1 Sur ce thème on peut signaler un remarquable petit ouvrage signé Muriel Fabre-Magnan, professeur de droit à l’Université Paris 1 (Panthéon-Sorbonne).  Un beau pamphlet qui ne dit pas son nom et qui comporte de très belles pages « sur la lassitude, pour ne pas dire le dégoût à devoir expliquer pourquoi les êtres humains doivent être égaux en dignité, pourquoi il faut les traiter dignement, pourquoi tout ne doit pas pouvoir être vendu et acheté, ou encore pourquoi certaines choses sont et doivent rester sans prix. » Mme Fabre-Magnan ressuscite ic Georges Orwell (1903-1950) et sa novlangue. Orwell (Eric Arthur Blair) et son 1984 écrit en 1948 : « La liberté, c’est la liberté de dire que deux et deux et deux font quatre. Lorsque cela est accordé, le reste suit. »

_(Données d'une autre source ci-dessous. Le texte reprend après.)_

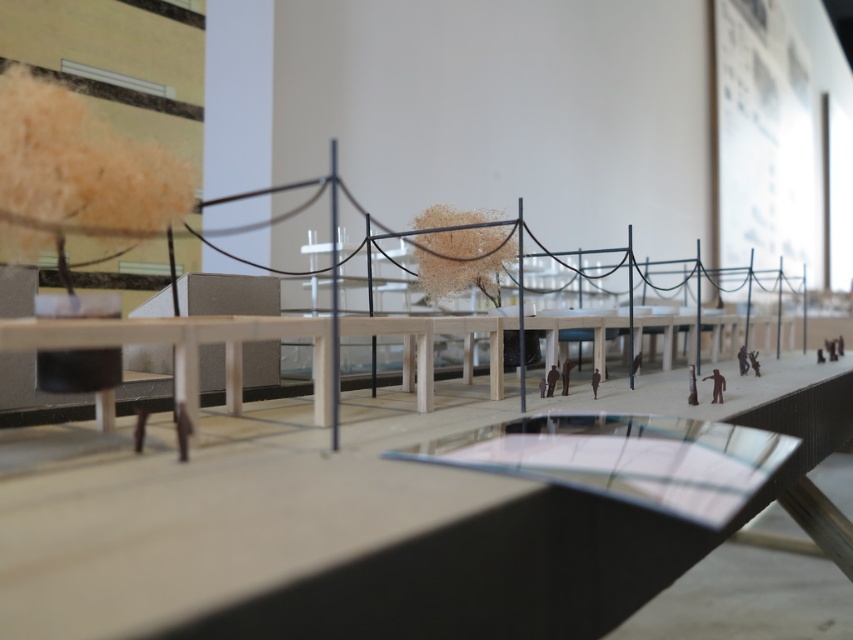 Is brown matte figure at center above dark brown fabric figure at center?

Yes.

Does brown matte figure at center appear on the right side of dark brown fabric figure at center?

No, brown matte figure at center is not to the right of dark brown fabric figure at center.

Locate an element on the screen. Image resolution: width=853 pixels, height=640 pixels. brown matte figure at center is located at coordinates (550, 380).

Is brown matte figure at center-right taller than dark brown fabric figure at center?

Yes, brown matte figure at center-right is taller than dark brown fabric figure at center.

Is point (717, 381) behind point (595, 392)?

No, (717, 381) is closer to viewer.

In order to click on brown matte figure at center-right in this screenshot , I will do `click(717, 385)`.

Is point (721, 396) more distant than point (738, 355)?

No, (721, 396) is closer to viewer.

Measure the distance between brown matte figure at center-right and camera.

brown matte figure at center-right is 33.34 inches from camera.

You are a GUI agent. You are given a task and a screenshot of the screen. Output one action in this format:
    pyautogui.click(x=<x>, y=<y>)
    Task: Click on the brown matte figure at center-right
    The image size is (853, 640).
    Given the screenshot: What is the action you would take?
    pyautogui.click(x=717, y=385) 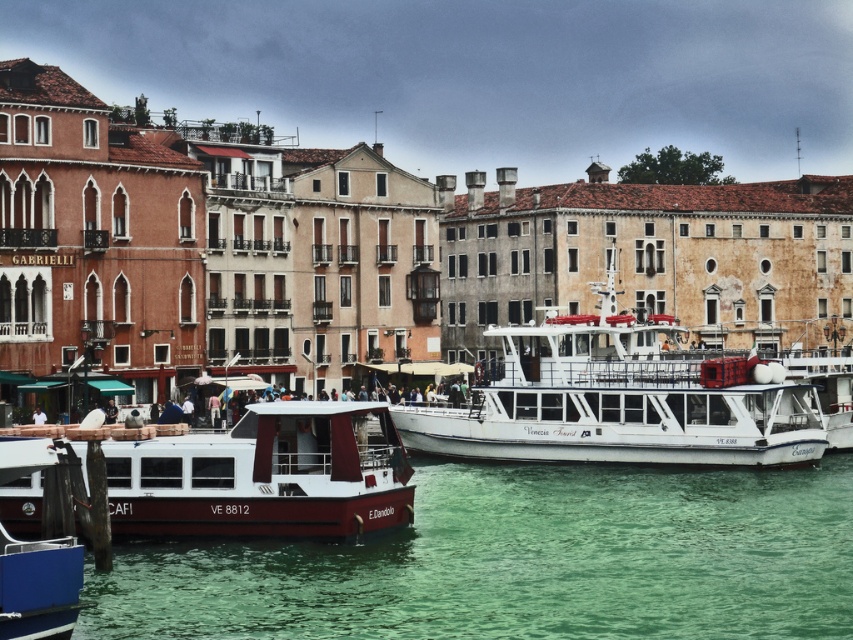 Does green translucent water at center have a greater width compared to white glossy ferry at center?

Yes, green translucent water at center is wider than white glossy ferry at center.

Describe the element at coordinates (521, 563) in the screenshot. I see `green translucent water at center` at that location.

Who is more forward, (444, 509) or (531, 444)?

Positioned in front is point (444, 509).

Locate an element on the screen. This screenshot has width=853, height=640. green translucent water at center is located at coordinates (521, 563).

Who is more forward, (213, 548) or (267, 456)?

Positioned in front is point (213, 548).

Does green translucent water at center come in front of matte red boat at lower left?

Yes.

What are the coordinates of `green translucent water at center` in the screenshot? It's located at (521, 563).

This screenshot has width=853, height=640. In order to click on green translucent water at center in this screenshot , I will do [x=521, y=563].

Between point (492, 403) and point (260, 412), which one is positioned behind?

Positioned behind is point (492, 403).

Which is below, white glossy ferry at center or matte red boat at lower left?

matte red boat at lower left is below.

Where is `white glossy ferry at center`? The height and width of the screenshot is (640, 853). white glossy ferry at center is located at coordinates (619, 400).

This screenshot has width=853, height=640. I want to click on white glossy ferry at center, so click(619, 400). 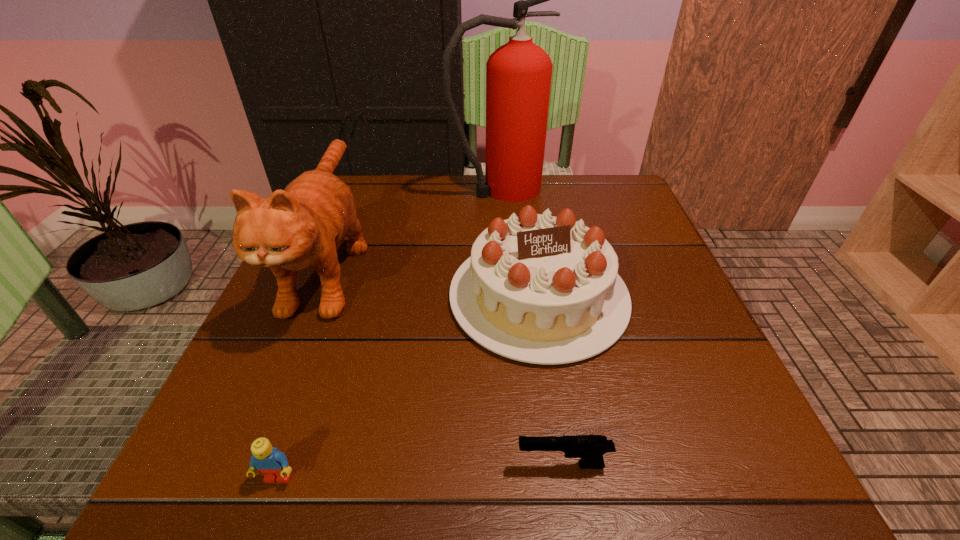 The width and height of the screenshot is (960, 540). Find the location of `vacant space that satisfies the following two spatial constraints: 1. on the face of the third tallest object; 2. on the left side of the fourth shortest object`. vacant space that satisfies the following two spatial constraints: 1. on the face of the third tallest object; 2. on the left side of the fourth shortest object is located at coordinates (317, 296).

At what (x,y) coordinates should I click in order to perform the action: click on free space that satisfies the following two spatial constraints: 1. on the handle side of the fire extinguisher; 2. on the face of the Lego. Please return your answer as a coordinate pair (x, y). Looking at the image, I should click on [x=516, y=478].

Locate an element on the screen. vacant position in the image that satisfies the following two spatial constraints: 1. on the handle side of the third shortest object; 2. on the right side of the fire extinguisher is located at coordinates (505, 296).

What are the coordinates of `vacant space that satisfies the following two spatial constraints: 1. on the face of the cat; 2. on the right side of the birthday cake` in the screenshot? It's located at (317, 296).

Where is `free space that satisfies the following two spatial constraints: 1. on the handle side of the fire extinguisher; 2. on the right side of the third shortest object`? Image resolution: width=960 pixels, height=540 pixels. free space that satisfies the following two spatial constraints: 1. on the handle side of the fire extinguisher; 2. on the right side of the third shortest object is located at coordinates (505, 296). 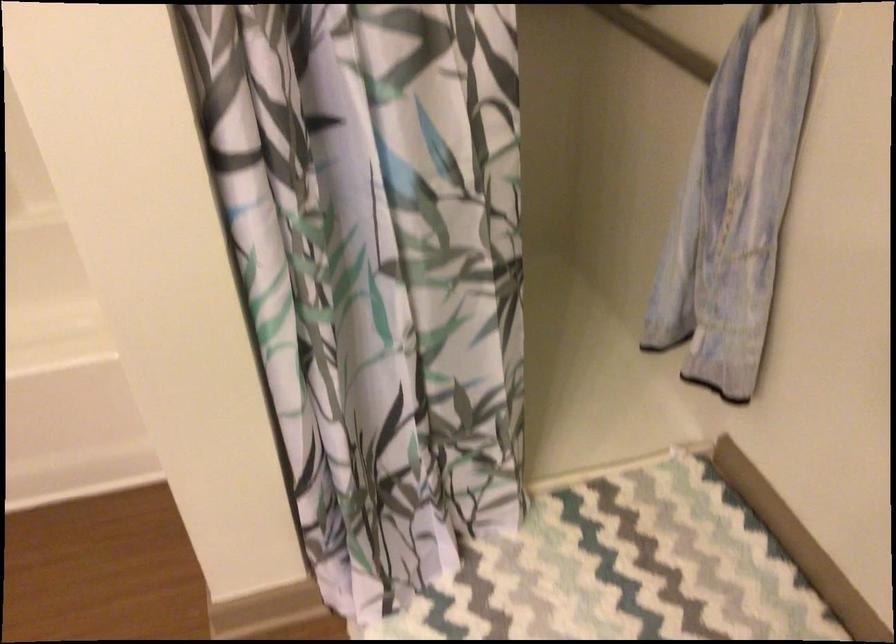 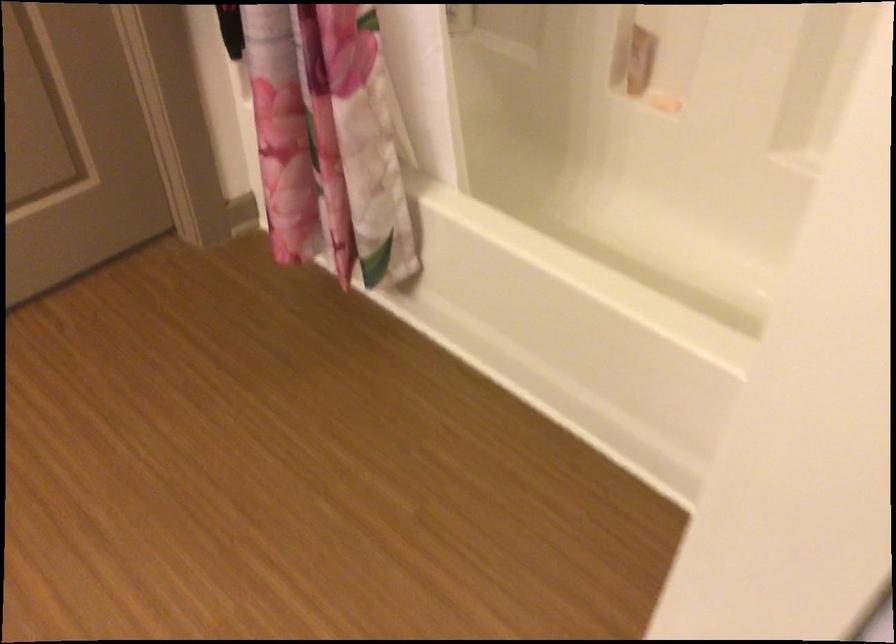 The images are taken continuously from a first-person perspective. In which direction is your viewpoint rotating?

The rotation direction of the camera is left-down.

Quatrième de couverture (désormais dénommé « le mot de l’éditeur ») de « La gestation pour autrui, fictions et réalités » :

« La gestation pour autrui donne lieu à des proclamations passionnées et affectives, où il est question d´amour et de don, de bonnes intentions qui seraient donc inattaquables. Elle touche cependant à des enjeux trop fondamentaux pour qu´on puisse se résigner à la voir traitée à coup de slogans et de joutes médiatiques. Une argumentation rationnelle et cohérente s´impose. De nombreux intérêts individuels sont en jeu, dont celui de l´enfant, le plus vulnérable. Il y va aussi du type de société que l´on construit.  La gestation pour autrui est pratiquée depuis plusieurs années dans quelques pays. Ce livre décrit de façon concrète la réalité de sa mise en oeuvre, en particulier en droit américain. Il donne à voir l´étendue de l´emprise consentie par la mère porteuse sur son corps et sa vie intime, les droits et libertés fondamentales auxquels elle renonce au profit du couple commanditaire, la modification juridique de la notion de filiation à laquelle elle conduit, ou encore les nouveaux rapports de classe qu´elle introduit.  Le tableau ainsi dessiné par des cas bien concrets permet à chacun de regarder la réalité en face.  On ne pourra pas dire qu´on ne savait pas. Une simple description fait parfois un pamphlet. »

 

2 L’avis n°90 avait été adopté à l’unanimité des membres du CCNE moins une abstention.